A federal judge has blocked Michigan’s ban on paying drivers to transport voters to the poll, the Associated Press reported Friday.
District Judge Stephanie Dawkins Davis in Detroit ruled Thursday that Michigan’s law, which makes it a misdemeanor to hire drivers to transport people to the polls unless the voter has a disability, went against U.S. election law, the Associated Press reported. The rule has been on the books since 1895. (RELATED: Michigan Rejects More Than 10,000 Absentee Ballots, Including Some From Voters Who Died)
“Congress implemented a statutory scheme and gave citizens the right to spend money on transporting voters to the polls,” the judge wrote, according to the Associated Press.
On election day in November 2018, Uber offered discounted rides to the polls in every state except Michigan, the lawsuit said.

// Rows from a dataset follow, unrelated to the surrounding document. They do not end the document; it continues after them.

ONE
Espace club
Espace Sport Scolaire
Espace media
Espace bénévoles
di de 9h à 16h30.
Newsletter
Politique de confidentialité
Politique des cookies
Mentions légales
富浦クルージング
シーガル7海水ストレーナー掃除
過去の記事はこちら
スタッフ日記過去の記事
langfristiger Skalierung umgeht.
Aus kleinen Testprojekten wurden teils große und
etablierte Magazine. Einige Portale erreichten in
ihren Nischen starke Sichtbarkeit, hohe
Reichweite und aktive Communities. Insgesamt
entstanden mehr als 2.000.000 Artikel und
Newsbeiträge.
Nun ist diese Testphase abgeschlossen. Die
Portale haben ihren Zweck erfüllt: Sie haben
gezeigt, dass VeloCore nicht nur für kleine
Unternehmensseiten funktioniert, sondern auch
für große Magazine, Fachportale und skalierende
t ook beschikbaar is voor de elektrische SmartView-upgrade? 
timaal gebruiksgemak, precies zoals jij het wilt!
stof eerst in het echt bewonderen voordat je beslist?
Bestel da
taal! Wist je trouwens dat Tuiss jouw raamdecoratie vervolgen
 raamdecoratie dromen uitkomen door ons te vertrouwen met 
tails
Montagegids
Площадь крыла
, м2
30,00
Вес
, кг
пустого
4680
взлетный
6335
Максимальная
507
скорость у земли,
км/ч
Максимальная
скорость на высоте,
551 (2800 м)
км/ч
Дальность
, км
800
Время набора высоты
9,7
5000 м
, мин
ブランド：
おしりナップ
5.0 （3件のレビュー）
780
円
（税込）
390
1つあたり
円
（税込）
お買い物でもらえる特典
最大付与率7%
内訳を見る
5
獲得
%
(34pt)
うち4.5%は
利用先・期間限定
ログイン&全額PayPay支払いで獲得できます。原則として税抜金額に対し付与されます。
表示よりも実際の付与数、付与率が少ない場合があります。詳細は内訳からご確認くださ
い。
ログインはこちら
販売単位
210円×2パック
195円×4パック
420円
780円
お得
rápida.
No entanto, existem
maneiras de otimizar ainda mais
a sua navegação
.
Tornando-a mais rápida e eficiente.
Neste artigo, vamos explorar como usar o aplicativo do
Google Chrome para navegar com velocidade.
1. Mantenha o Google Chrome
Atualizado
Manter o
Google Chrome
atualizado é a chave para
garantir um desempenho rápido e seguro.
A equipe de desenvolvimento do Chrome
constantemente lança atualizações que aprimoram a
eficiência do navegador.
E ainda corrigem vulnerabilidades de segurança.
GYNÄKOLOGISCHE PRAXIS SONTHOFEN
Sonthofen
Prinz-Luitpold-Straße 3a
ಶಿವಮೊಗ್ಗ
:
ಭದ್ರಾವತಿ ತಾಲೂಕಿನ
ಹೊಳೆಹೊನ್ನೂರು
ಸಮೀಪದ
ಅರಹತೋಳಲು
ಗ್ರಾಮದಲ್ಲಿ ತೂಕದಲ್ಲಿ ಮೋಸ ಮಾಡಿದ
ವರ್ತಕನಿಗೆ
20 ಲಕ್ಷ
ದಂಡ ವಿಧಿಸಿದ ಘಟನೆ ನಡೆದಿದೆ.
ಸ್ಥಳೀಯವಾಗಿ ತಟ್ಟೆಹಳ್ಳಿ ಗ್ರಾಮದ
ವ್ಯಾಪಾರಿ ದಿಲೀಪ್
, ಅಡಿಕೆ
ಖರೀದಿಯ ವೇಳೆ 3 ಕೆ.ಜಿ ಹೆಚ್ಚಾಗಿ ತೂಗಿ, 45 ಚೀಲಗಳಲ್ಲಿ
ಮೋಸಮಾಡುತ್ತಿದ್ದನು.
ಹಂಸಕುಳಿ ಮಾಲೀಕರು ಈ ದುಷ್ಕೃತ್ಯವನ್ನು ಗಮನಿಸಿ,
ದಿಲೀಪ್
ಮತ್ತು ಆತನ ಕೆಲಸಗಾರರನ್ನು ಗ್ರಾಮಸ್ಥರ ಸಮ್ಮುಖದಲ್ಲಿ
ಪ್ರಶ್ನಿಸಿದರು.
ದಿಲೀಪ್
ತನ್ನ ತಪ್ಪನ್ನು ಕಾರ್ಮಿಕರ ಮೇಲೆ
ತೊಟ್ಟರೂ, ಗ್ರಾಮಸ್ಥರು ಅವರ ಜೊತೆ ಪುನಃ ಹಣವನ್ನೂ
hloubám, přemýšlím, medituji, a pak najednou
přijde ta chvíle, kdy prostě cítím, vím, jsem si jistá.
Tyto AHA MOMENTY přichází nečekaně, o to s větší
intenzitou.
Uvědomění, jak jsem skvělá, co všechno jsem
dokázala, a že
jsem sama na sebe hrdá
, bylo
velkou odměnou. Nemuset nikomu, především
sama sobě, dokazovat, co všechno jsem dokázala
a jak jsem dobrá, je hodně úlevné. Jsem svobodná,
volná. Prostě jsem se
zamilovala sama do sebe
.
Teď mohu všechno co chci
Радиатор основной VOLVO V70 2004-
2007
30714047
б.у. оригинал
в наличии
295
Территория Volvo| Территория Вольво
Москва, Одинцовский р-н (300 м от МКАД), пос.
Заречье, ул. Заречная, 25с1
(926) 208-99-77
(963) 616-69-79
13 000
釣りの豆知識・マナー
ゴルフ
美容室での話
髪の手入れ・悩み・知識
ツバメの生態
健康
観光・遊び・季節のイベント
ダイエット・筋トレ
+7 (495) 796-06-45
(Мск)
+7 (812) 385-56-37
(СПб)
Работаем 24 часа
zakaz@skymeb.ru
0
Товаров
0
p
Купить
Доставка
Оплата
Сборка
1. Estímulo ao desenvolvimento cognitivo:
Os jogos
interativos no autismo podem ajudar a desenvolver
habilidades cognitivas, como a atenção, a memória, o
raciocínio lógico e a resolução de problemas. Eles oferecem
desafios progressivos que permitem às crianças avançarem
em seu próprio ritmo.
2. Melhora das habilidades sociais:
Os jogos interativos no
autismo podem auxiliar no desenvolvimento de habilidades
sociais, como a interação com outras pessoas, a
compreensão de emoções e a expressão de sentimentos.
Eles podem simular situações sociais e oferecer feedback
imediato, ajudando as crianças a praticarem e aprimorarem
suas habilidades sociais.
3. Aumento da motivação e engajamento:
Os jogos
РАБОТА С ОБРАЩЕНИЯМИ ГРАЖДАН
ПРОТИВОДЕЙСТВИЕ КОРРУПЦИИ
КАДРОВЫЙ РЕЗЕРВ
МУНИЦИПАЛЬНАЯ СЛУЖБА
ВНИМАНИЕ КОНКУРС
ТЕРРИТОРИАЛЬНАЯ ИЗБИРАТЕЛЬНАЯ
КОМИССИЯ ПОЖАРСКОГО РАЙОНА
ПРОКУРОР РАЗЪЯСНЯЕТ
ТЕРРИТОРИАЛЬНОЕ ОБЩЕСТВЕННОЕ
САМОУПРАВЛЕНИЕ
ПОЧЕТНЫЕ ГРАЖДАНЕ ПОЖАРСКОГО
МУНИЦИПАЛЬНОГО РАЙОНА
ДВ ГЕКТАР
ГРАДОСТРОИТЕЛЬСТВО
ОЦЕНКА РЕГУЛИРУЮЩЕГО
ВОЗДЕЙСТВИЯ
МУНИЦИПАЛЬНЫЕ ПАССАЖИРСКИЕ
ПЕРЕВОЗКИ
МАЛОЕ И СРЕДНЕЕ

The law was challenged by several groups including the liberal super-PAC Priorities USA, which focuses on mobilizing voters, and the Detroit/Downriver chapter of the A. Philip Randolph Institute, which is affiliated with unions, according to the report. They argue that it is already a crime to buy votes, so the ban on hiring drivers just serves to discriminate against people with disabilities.
The nonprofits also challenged a Michigan law that restricted helping people apply for absentee ballots. The judge rejected the challenge.